Comment 6 Sam James archtester gentoo-dev Security 2021-05-10 16:11:15 UTC
CCing toolchain@ as hardened is quite quiet at the moment.
Comment 7 Sergei Trofimovich (RETIRED) gentoo-dev 2021-05-10 17:17:05 UTC
Before we dig into why relocations are pointing to invalid memory for you.

Any specific reason you are using old gcc and old binutils?

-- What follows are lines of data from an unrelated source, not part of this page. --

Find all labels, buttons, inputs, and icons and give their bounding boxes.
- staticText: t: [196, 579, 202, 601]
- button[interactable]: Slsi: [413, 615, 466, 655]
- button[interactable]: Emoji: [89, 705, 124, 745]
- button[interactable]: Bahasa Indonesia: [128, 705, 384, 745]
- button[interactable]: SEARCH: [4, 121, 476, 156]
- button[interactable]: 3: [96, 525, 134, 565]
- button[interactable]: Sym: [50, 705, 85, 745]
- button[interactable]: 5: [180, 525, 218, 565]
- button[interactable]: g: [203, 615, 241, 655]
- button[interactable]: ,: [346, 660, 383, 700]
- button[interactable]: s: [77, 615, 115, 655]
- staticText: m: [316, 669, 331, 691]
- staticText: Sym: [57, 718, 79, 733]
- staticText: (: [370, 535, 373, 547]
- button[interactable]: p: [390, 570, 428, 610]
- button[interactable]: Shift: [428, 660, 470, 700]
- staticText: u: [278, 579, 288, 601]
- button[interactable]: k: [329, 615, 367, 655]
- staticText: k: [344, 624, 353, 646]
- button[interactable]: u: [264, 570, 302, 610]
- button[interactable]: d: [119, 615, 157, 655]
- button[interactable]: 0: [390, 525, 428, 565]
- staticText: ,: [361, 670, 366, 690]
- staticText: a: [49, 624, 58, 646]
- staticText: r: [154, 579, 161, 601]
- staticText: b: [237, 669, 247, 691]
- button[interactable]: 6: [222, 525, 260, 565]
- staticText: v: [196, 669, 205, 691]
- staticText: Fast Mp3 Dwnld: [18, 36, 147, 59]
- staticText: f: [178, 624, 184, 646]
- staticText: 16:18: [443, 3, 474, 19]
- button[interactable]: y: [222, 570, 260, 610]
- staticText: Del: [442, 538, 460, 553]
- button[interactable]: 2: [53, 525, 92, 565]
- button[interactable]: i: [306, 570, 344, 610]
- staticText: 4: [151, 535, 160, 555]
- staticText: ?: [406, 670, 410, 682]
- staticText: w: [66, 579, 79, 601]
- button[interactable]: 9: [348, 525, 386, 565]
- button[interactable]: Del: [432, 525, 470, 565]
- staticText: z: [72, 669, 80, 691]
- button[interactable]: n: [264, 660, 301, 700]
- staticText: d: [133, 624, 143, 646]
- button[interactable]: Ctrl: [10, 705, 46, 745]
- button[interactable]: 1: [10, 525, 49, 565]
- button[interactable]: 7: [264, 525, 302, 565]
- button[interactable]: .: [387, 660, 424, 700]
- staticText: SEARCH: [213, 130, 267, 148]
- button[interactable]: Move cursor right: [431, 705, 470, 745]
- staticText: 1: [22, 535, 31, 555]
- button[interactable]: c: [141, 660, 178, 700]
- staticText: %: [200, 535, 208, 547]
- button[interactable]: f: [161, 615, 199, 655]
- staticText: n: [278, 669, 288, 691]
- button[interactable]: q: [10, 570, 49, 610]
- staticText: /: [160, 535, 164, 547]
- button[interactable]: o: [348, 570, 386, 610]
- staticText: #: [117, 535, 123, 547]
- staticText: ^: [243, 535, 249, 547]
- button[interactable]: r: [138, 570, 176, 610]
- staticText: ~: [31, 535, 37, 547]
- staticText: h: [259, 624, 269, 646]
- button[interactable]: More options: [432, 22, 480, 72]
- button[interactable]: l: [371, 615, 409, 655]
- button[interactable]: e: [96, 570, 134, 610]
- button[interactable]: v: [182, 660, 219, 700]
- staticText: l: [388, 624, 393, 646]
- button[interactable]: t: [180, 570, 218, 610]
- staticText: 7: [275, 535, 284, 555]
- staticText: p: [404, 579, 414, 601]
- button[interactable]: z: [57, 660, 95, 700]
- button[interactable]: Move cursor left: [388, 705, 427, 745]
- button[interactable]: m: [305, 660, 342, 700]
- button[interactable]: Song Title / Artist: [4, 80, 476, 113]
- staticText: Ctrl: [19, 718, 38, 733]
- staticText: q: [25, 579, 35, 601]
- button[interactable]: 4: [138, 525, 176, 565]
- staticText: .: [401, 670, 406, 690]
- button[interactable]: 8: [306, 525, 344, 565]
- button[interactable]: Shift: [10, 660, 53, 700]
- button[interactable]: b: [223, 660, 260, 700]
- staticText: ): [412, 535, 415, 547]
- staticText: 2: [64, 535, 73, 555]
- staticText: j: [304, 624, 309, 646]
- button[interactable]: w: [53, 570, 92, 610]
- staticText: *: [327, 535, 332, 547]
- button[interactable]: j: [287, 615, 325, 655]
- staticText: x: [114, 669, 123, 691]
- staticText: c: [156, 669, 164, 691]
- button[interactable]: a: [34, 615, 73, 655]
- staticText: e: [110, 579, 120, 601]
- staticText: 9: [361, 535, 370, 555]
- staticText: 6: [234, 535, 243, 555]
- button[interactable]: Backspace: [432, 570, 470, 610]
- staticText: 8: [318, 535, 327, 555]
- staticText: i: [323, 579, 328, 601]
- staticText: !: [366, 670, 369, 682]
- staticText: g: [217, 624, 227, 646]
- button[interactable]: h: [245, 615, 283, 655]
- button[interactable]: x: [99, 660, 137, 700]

Stable gcc is 10, stable binutils is 2.35.

If you tarball all the binaries (including /lib64/ld-linux-x86-64.so.2 and all .so files) seen in LD_DEBUG=all I'll try to reproduce locally and will try to get the idea where the failure comes from.
Comment 8 Sergei Trofimovich (RETIRED) gentoo-dev 2021-05-10 18:12:15 UTC
LD_BIND_NOW=1 (or probably -Wl,-z,now) should be enough to trigger the failure on vanilla system:

$ /lib64/ld-linux-x86-64.so.2 --library-path ../lib64/ ./intel_vbt_decode
usage: ./intel_vbt_decode --file=<rom_file> [--devid=<device_id>] [--panel-type=<panel_type>] [--all-panels] [--hexdump] [--block=<block_no>] [--header] [--describe] [--help]
$ LD_BIND_NOW=1 /lib64/ld-linux-x86-64.so.2 --library-path ../lib64/ ./intel_vbt_decode
Segmentation fault (core dumped)
Comment 9 Sergei Trofimovich (RETIRED) gentoo-dev 2021-05-10 19:10:06 UTC
`igt_half_to_float` is an ifunc which:

$ nm -D /usr/lib64/libigt.so.0 | fgrep to_flo
0000000000027cb0 i igt_half_to_float

means it has a chance to be called before rest of relocations are set up to resolve implementation of `igt_half_to_float`.

Ideally IFUNCs should not rely on any external relocations to resolve it's symbols. Lazy binds probably make it work by chance.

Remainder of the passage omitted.